Ripe tomatoes, cucumbers, green onions and torn grilled flatbread pulled together by a tangy buttermilk dressing and a hint of lemony sumac. This delicious fattoush salad is not to be missed!
Serve this delicious salad with Chicken Souvlaki for the taste of the Mediterranean!
Warm weather is absolutely unimaginable without fresh, seasonal salads. If you are anything like me, you probably also default to what you know. The familiar and the comfortable are not bad things but they could get boring! Quickly.
So let me introduce you to a new salad that is fresh, creative and all around delicious. The taste is exciting and somehow vaguely familiar.
If you grew up eating this simple Tomato and Cucumber Salad all summer long like I did, you will fall head over heels in love with this Lebanese version of it.
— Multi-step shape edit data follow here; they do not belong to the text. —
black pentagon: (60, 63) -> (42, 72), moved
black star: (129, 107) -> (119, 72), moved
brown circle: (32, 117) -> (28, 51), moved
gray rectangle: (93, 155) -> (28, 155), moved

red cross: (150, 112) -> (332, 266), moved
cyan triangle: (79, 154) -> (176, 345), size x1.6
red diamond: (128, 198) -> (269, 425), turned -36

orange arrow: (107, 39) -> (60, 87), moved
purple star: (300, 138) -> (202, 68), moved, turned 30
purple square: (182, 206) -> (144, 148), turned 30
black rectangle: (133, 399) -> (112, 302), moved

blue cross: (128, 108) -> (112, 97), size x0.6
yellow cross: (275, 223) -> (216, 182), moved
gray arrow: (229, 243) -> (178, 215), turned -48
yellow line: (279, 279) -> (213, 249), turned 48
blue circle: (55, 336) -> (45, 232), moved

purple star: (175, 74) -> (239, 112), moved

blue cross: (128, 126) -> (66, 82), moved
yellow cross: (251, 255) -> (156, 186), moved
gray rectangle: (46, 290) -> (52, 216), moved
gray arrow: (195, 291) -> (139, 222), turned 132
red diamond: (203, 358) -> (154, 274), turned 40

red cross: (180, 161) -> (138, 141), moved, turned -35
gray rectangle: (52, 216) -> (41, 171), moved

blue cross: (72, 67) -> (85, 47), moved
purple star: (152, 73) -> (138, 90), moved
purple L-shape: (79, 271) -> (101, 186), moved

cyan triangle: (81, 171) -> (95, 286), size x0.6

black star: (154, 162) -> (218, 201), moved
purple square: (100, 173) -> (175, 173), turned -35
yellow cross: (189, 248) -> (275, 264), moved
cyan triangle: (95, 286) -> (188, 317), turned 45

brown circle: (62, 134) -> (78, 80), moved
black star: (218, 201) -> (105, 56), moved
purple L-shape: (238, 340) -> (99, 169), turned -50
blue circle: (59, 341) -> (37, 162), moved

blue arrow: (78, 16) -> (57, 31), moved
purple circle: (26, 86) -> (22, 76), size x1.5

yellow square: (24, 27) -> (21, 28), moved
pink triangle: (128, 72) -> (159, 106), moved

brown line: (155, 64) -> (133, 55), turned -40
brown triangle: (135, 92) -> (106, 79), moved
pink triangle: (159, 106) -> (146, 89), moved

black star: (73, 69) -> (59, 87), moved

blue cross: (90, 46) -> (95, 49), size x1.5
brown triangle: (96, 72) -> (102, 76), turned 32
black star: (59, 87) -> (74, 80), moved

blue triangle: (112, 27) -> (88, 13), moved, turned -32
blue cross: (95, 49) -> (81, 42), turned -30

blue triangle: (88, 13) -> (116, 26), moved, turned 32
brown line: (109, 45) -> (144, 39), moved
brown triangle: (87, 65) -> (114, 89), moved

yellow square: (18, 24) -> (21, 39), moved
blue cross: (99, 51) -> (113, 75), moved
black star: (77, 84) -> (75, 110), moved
This salad is obviously at its best when made with ripe, in season tomatoes, cucumbers and loads of herbs. Visit a local farmer’s market for the best produce. Even better if you grow your own because nothing compares to sweet and juicy tomatoes ripened under the sun instead of a hot house.
What makes fattoush salad even more special is grilled and torn flatbread that gets mixed into the vegetables! It’s almost like a Lebanese cousin of the Italian Panzanella salad.
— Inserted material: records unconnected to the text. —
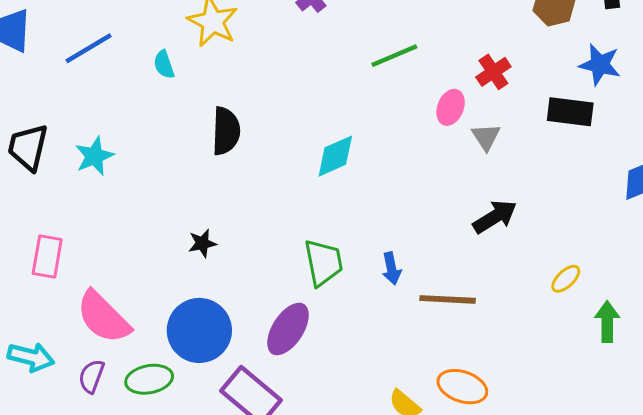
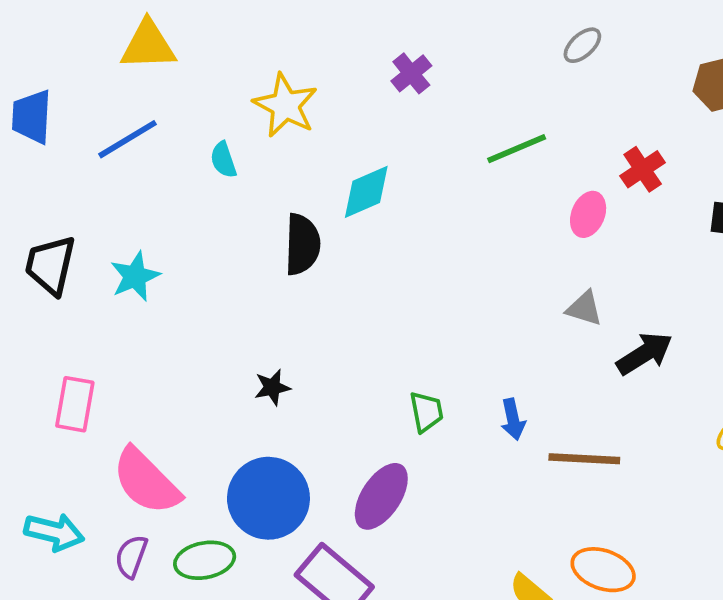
gray triangle: (486, 137) -> (584, 308), moved, turned -40
cyan diamond: (335, 156) -> (366, 192), moved
green trapezoid: (323, 262) -> (426, 412), size x0.7

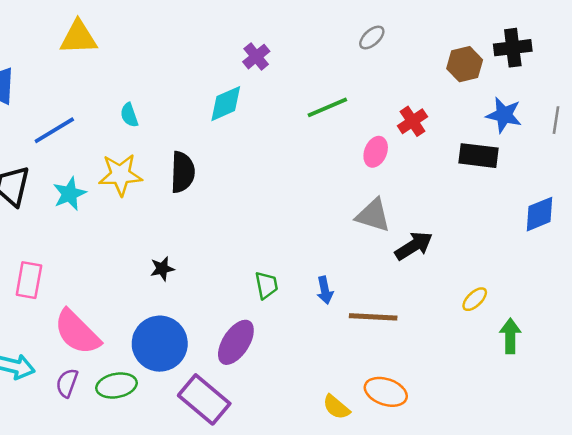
yellow star: (285, 105) -> (120, 175), moved, turned -30
blue line: (128, 139) -> (54, 130), moved
cyan diamond: (366, 192) -> (226, 104), moved
gray triangle: (584, 308) -> (373, 215), size x1.4

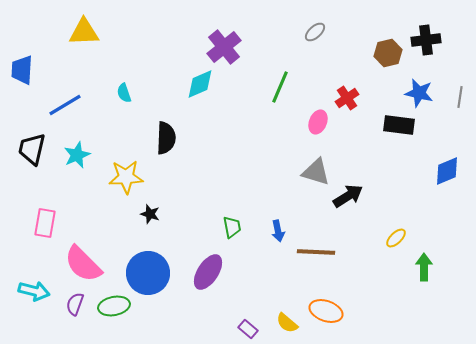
purple cross: (256, 57) -> (224, 47), size x1.6
green line: (327, 107) -> (280, 87), turned -44
yellow star: (120, 175) -> (126, 177), moved
black star: (162, 269) -> (150, 214), turned 30
purple rectangle: (204, 399) -> (248, 329), moved, size x0.5

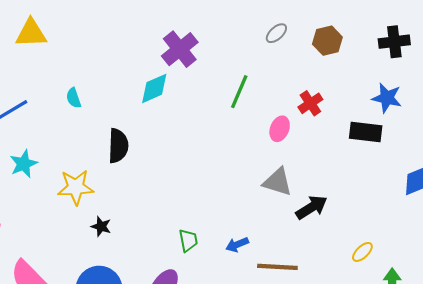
brown hexagon: (388, 53) -> (327, 41), moved
blue arrow: (278, 231) -> (237, 245), turned 80

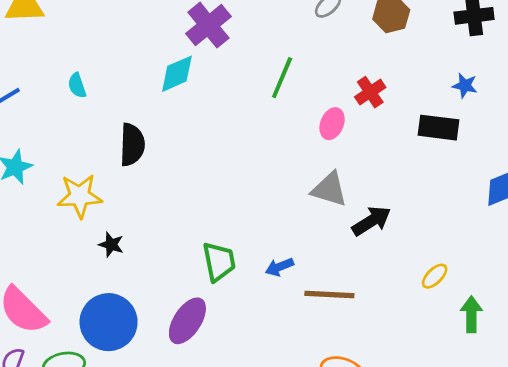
blue star: (387, 98) -> (465, 85), size x0.7
green trapezoid: (188, 240) -> (219, 262), size x1.4

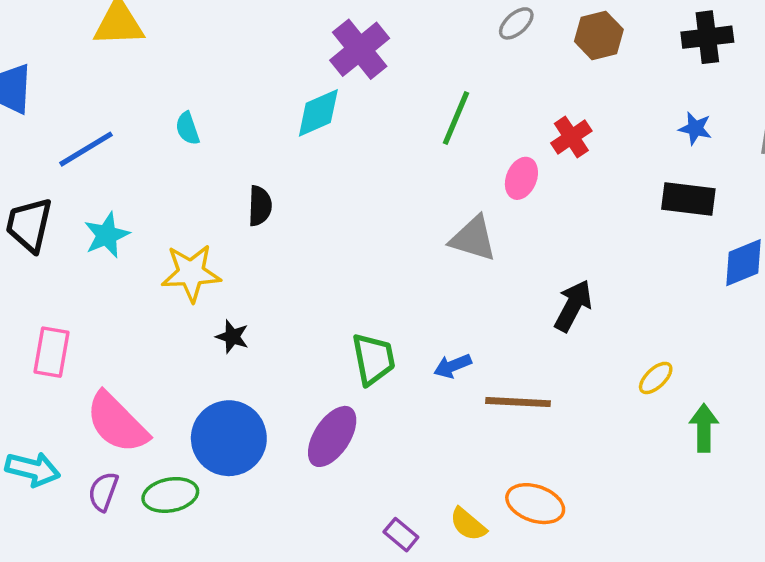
black rectangle: (439, 128) -> (688, 199), moved
black semicircle: (132, 145) -> (260, 206), size x0.7
gray triangle: (329, 189) -> (473, 239), moved
black arrow: (371, 221) -> (573, 306), turned -30

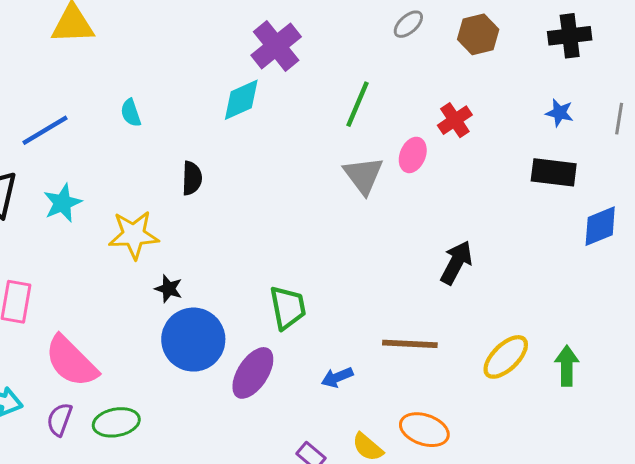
gray triangle: (473, 239) -> (363, 175), moved, turned 36
blue arrow: (453, 366) -> (337, 377), moved
yellow ellipse: (656, 378) -> (506, 357), moved, size x1.6
blue circle: (229, 438) -> (193, 340), moved

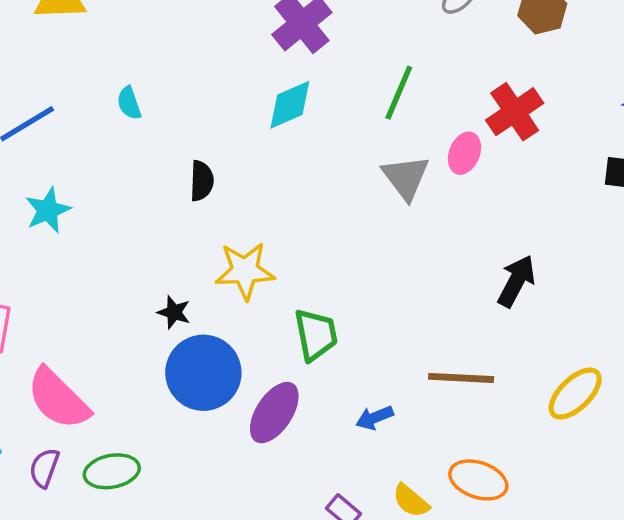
cyan diamond: (241, 100) -> (290, 105), moved
red cross: (455, 120) -> (515, 112), size x1.4
yellow star: (134, 235) -> (245, 271), moved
They share a similar concept. Simple fresh vegetables plus day old bread, so nothing goes to waste!
You can go two ways here. The dressing for fattoush salad could be oil or buttermilk based. They are both delicious but I lean heavily towards creamy dressings as a result of me growing up on sour cream!
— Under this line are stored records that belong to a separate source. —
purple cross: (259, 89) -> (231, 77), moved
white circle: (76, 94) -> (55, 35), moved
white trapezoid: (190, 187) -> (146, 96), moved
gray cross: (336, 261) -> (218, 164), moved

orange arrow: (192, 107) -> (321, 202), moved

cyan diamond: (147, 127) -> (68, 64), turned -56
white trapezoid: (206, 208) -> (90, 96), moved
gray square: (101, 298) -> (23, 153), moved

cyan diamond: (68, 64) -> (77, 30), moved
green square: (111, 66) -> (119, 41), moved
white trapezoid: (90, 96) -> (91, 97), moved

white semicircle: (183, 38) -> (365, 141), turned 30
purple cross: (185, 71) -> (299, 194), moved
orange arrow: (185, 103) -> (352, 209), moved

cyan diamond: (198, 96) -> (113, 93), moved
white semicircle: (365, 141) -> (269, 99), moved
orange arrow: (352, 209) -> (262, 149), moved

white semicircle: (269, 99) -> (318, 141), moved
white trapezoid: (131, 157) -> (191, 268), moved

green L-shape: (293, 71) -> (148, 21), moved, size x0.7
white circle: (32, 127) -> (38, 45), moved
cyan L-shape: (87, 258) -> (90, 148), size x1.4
The dressing I am sharing today is a mix of buttermilk, vinegar, lemon juice, mint, garlic and oil oil. It’s wonderfully tangy and flavourful!
Sumac spice is added at the end to add a nice tang to the salad. If you are not familiar with sumac, give it a try. Its bright orange colour and bold lemon flavour will brighten up any dish!
What to Serve with Fattoush Salad
I am a huge fan of the Middle Eastern style of eating. Loads of bold flavours, vibrant vegetables and fresh herbs. What could be better! It seems very complicated at first glance but nothing is further from the truth when you dig a bit deeper.
With a little help from good cookbooks and online recipes it’s easy to recreate the flavours you love at home.
One of my favourite cookbooks is by Yotam Ottolenghi and Sami Tamimi “Jerusalem.” A collection of the authors’ personal favourites from their childhoods spent in Jerusalem. This Fattoush salad comes from that book.
More Middle Eastern inspired recipe to try:
This recipe was originally published 02/2014. Updated and republished in 06/2020.
Middle-Eastern Fattoush Salad
- 1 Stale Naan or Turkish flatbread grilled, large
- 3 Ripe Tomatoes large, diced into ¼ inch
- 1 Thin English Cucumber or mini cucumbers 1 large or 3 mini, diced into ¼ inch,
- 2-3 green onions thinly sliced
- 25g/1/4 cup flat leaf parsley chopped
- 250ml/1 cup buttermilk or plain yogurt
- 1 tbsp dried mint
- 2 cloves garlic crushed
- 3 tbsp lemon juice
- 2 tbsp white wine vinegar or cider vinegar
- 2 tbsp olive oil
- ¾ tsp black pepper
- 1 ½ tsp salt
- 1 tsp sumac orange Middle Eastern spice (lemon flavour)
- Grill or toast your naan or flatbread.
- In a large bowl combine diced cucumbers, tomatoes, sliced onions, crushed garlic and chopped parsley.
- In a small bowl combine buttermilk, lemon juice, white wine vinegar, olive oil, dried mint.
- Pour the dressing over your vegetables, stir to combine and season with salt and pepper.
- Sprinkle with sumac and let it sit for 10 minutes for the flavours to blend. Tear the bread into small pieces and mix in the salad.